WHAT YOU SHOULD DO: When the string "прайс" is part of a line in the data below, report the whole line.

TASK INPUT START

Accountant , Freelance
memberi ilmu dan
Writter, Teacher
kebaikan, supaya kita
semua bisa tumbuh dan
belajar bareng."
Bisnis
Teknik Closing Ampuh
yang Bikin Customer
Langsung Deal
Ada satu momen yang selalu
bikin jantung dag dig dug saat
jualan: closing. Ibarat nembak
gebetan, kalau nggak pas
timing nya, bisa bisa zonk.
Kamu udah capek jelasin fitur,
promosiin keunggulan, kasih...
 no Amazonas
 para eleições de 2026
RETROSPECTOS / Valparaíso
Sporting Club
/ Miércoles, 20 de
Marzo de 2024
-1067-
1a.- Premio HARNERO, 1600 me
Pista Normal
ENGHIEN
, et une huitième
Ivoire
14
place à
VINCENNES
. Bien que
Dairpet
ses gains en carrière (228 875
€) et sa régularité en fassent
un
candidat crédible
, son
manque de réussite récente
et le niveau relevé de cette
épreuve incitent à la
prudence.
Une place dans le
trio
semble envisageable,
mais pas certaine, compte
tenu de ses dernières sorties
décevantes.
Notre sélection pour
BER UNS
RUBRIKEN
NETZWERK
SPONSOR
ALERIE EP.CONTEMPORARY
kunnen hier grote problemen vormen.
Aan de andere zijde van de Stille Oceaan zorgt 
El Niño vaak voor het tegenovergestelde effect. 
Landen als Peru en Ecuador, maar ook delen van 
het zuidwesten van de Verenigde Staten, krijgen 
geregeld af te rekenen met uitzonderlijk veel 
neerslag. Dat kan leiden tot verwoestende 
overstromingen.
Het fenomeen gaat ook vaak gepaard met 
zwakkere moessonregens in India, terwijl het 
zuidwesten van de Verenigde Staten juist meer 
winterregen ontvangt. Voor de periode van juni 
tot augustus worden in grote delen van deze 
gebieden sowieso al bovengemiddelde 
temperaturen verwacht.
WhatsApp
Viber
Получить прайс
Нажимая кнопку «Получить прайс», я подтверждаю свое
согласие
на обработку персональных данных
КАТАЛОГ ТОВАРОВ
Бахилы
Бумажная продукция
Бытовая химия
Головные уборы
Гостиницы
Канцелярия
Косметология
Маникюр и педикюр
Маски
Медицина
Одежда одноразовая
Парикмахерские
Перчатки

TASK INPUT END

SOLVED EXERCISE:
Получить прайс
Нажимая кнопку «Получить прайс», я подтверждаю свое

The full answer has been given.